Sadly, Birmingham has a long tradition of tearing down its recent past (‘If the Ringway goes, I’m leaving’ – the fight to save Birmingham’s brutiful masterpieces, 12 September). As an art student in the city in the late 1950s, I was fortunate enough to experience some of the buildings that disappeared in the “highway fever” of the early 1960s. Chief among these was the Woodman, a Victorian public house that stood at the top of Suffolk Street. A veritable Victorian temple of mahogany and engraved mirrors, the double entrance to this pub was flanked by painted tile panels depicting woodmen at work, with a carved stone statue of a woodman in between them. This entrance alone was worthy of listing.
Also falling victim to the bulldozers and wrecking balls were Easy Row, a fine Georgian terrace of buildings adjacent to the Woodman, and, behind it, Birmingham’s reference library, which had its entrance in Chamberlain Square. Circular in plan, it had an awesome interior, with gallery after gallery of bookshelves ascending to the roof. There is a savage irony in the fact that John Madin’s replacement for this iconic building has now – after a much shorter life – been torn down. The Library of Birmingham, the new equivalent of both, had better watch out!

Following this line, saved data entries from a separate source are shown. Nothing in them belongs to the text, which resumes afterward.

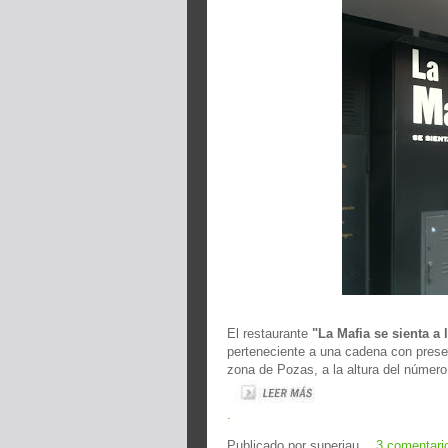
El restaurante
"La Mafia se sienta a
perteneciente a una cadena con prese
zona de Pozas, a la altura del número
.
Publicado por
superjau
3 comentari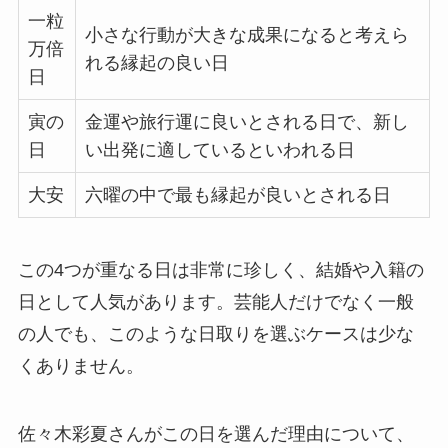
一粒
小さな行動が大きな成果になると考えら
万倍
れる縁起の良い日
日
寅の
金運や旅行運に良いとされる日で、新し
日
い出発に適しているといわれる日
大安
六曜の中で最も縁起が良いとされる日
この4つが重なる日は非常に珍しく、結婚や入籍の
日として人気があります。芸能人だけでなく一般
の人でも、このような日取りを選ぶケースは少な
くありません。
佐々木彩夏さんがこの日を選んだ理由について、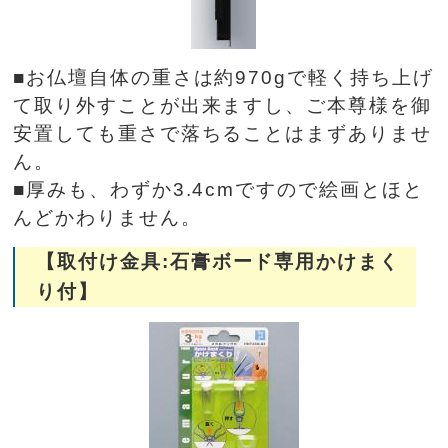
■お仏壇自体の重さは約970gで軽く持ち上げ
て取り外すことが出来ますし、ご本尊様を御
安置しても重さで落ちることはまずありませ
ん。
■厚みも、わずか3.4cmですので絵画とほと
んどかわりません。
【取付け金具:石膏ボード専用かけまく
り付】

But then, regardless of which party is in power at the Council House, Birmingham seems to have an insatiable desire to reinvent itself. And that may be, however regrettable the results are, one of its strengths.
Graham Downie
Studley, Warwickshire
• Oliver Wainwright describes the tearing down of the old brutalist library in Birmingham as shameful. I can only assume that he did not have to visit the library to research his A-level coursework, as I did when I was growing up in the city.
The squeaking escalators and crumbling concrete were not exactly an inspiring setting. The current airy, light-filled library, while not perfect, is infinitely better than the old one.
Birmingham has never looked better in my lifetime, with the older buildings cleaned up and pedestrianised zones replacing inhospitable main roads. The city is finally moving out from under the long shadow cast by the mid-century experiments in architecture that were thrust upon it. The postwar planners were monsters, bulldozing much of the city’s Victorian heritage with scarcely a thought for posterity. It is entirely fitting that their own works are set to meet the same fate.